Abstract
Objective. To assess the independent association of insurance and patient income with total shoulder arthroplasty (TSA) outcomes.
Methods. We used the 1998–2014 US National Inpatient Sample. We used multivariable-adjusted logistic regression to examine whether insurance type and the patient’s median household income (based on postal code) were independently associated with healthcare use (discharge destination, hospital stay duration, total hospital charges) and in-hospital complications post-TSA based on the diagnostic codes (fracture, infection, transfusion, or revision surgery). We calculated the OR and 95% CI.

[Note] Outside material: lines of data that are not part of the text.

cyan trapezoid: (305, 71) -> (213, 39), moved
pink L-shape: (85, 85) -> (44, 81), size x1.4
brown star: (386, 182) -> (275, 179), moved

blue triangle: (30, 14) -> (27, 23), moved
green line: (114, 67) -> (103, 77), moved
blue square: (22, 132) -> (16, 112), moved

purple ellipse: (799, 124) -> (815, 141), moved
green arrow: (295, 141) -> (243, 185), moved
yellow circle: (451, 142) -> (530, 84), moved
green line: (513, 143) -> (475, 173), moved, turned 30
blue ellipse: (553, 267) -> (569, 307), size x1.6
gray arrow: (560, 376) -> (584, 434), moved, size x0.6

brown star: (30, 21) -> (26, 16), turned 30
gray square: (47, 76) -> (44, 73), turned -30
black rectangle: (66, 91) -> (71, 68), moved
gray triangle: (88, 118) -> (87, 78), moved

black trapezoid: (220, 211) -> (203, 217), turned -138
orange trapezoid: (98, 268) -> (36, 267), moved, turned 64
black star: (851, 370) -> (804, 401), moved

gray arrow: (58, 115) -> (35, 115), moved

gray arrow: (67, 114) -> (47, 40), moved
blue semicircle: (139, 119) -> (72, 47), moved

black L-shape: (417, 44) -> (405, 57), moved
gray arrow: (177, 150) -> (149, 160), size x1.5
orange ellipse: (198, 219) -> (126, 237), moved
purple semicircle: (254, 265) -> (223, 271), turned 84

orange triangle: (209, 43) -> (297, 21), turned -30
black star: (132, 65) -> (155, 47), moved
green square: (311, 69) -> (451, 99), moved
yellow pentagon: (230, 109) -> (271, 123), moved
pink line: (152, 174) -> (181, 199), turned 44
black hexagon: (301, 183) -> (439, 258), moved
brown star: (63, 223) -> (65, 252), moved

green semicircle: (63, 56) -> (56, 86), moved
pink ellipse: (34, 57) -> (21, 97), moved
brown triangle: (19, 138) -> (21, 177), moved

Results. Among the 349,046 projected TSA hospitalizations, the mean age was 68.6 years, 54% were female, and 73% white. Compared to private insurance, Medicaid and Medicare (government insurance) users were associated with significantly higher adjusted OR (95% CI) of (1) discharge to a rehabilitation facility, 2.16 (1.72–2.70) and 2.27 (2.04–2.52); (2) hospital stay > 2 days, 1.65 (1.45–1.87) and 1.60 (1.52–1.69); and (3) transfusion, 1.35 (1.05–1.75) and 1.39 (1.24–1.56), respectively. Medicaid was associated with a higher risk of fracture [1.74 (1.07–2.84)] and Medicare user with a higher risk of infection [2.63 (1.24–5.57)]; neither were associated with revision. Compared to the highest income quartile, the lowest income quartile was significantly associated with (OR, 95% CI): (1) discharge to a rehabilitation facility (0.89, 0.83–0.96); (2) hospital stay > 2 days (0.84, 0.80–0.89); (3) hospital charges above the median (1.19, 1.14–1.25); (4) transfusion (0.73, 0.66–0.81); and (5) revision (0.49, 0.30–0.80), but not infection or fracture.
Conclusion. This information can help to risk-stratify patients post-TSA. Future assessments of modifiable mediators of these complications are needed.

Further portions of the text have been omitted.